- _SUPPLIED RECORDS_:
────

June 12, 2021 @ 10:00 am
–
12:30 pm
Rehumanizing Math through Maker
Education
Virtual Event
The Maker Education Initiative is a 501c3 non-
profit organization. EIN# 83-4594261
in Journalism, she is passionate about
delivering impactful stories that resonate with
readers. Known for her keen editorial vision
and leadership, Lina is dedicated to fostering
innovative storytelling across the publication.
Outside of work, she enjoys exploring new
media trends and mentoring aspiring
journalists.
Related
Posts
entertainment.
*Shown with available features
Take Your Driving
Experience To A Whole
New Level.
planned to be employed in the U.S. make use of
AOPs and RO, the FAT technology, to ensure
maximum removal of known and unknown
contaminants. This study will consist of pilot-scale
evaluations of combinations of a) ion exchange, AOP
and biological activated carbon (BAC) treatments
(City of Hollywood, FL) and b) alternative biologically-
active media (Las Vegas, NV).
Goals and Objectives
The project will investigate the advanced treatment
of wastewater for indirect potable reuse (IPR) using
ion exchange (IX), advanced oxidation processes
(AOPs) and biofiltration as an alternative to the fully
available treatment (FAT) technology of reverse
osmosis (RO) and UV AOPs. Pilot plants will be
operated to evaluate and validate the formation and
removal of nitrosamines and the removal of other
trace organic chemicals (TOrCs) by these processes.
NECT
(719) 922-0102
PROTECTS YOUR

────

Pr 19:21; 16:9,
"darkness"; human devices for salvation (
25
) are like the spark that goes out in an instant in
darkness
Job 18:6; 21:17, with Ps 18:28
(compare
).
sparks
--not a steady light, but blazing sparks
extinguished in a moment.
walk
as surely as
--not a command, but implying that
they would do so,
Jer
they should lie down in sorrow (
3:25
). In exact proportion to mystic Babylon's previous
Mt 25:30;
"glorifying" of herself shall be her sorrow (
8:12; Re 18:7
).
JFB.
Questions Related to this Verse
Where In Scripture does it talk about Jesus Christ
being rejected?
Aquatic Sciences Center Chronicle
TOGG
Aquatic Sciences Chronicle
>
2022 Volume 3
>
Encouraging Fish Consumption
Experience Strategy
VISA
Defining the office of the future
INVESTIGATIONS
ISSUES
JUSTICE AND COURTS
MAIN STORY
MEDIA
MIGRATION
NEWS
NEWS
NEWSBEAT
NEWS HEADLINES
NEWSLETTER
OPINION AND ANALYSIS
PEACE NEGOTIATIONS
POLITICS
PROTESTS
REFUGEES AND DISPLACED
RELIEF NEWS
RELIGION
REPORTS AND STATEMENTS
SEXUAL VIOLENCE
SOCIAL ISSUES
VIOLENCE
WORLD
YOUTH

────

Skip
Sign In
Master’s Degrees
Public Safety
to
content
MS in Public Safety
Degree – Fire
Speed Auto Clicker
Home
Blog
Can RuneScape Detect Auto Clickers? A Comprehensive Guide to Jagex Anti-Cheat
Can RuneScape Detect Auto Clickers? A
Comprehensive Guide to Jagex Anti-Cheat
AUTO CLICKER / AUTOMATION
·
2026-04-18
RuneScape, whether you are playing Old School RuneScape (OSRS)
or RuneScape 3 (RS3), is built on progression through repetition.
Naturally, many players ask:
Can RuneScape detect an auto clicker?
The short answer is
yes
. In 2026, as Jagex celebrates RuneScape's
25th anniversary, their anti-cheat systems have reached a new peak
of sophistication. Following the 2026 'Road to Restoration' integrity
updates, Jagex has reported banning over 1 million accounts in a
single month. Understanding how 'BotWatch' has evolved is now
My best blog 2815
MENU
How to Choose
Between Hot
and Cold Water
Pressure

────

- _TASK BRIEF_: Starting with the line with "The project will" above and going on through the line with "PROTECTS YOUR", transcribe every line exactly, both ends included, and add nothing.

- _RESPONSE AREA_:
The project will investigate the advanced treatment
of wastewater for indirect potable reuse (IPR) using
ion exchange (IX), advanced oxidation processes
(AOPs) and biofiltration as an alternative to the fully
available treatment (FAT) technology of reverse
osmosis (RO) and UV AOPs. Pilot plants will be
operated to evaluate and validate the formation and
removal of nitrosamines and the removal of other
trace organic chemicals (TOrCs) by these processes.
NECT
(719) 922-0102
PROTECTS YOUR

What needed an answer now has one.